L’équipe de France féminine s’envole aujourd’hui pour Kazan. Avant son départ, Steven Colledge, entraîneur du collectif, a bien voulu répondre à nos questions.
F.F.H.: Que bilan peux-tu tirer de votre préparation ?
Steven Colledge : Nous avons joué 9 matchs pendant cette préparation. Plusieurs choses ressortent :
- Nous avons vu la différence de condition physique entre nos adversaires et nous. Les résultats sont la conséquence de cet écart. Nous pouvons bien jouer pendant une mi-temps mais après, nous lâchons la concentration et nous encaissons alors des buts.
- L’équipe manque un peu d’expérience car elle est très jeune. On a joué contre des équipes très fortes et expérimentées surtout l’Espagne et l’Irlande qui disputent elles aussi des tournois pré-olympiques. On peut ainsi deviner le niveau qu’il y aura à Kazan.

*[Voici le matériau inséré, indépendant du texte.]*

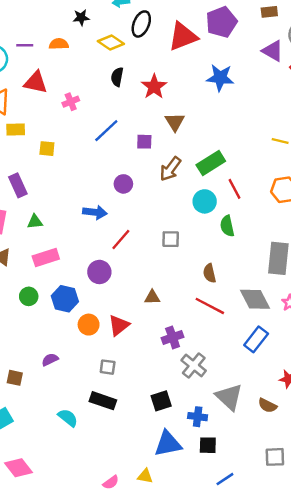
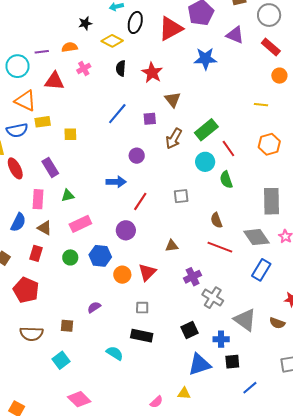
purple triangle: (273, 51) -> (235, 35), moved
pink cross: (71, 102) -> (84, 68), moved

- Nous avons eu beaucoup de blessées, ce qui nous a handicapé. L’équipe n’était donc pas finalisée jusqu’au 10 avril.
Mais durant cette préparation, j’ai vu aussi du positif , une progression notamment sur le plan offensif. Le dernier match était bien meilleur. Après 9 matchs, même si les scores ne le traduisent pas, nous avons progressé dans la façon de jouer et ça c’est positif.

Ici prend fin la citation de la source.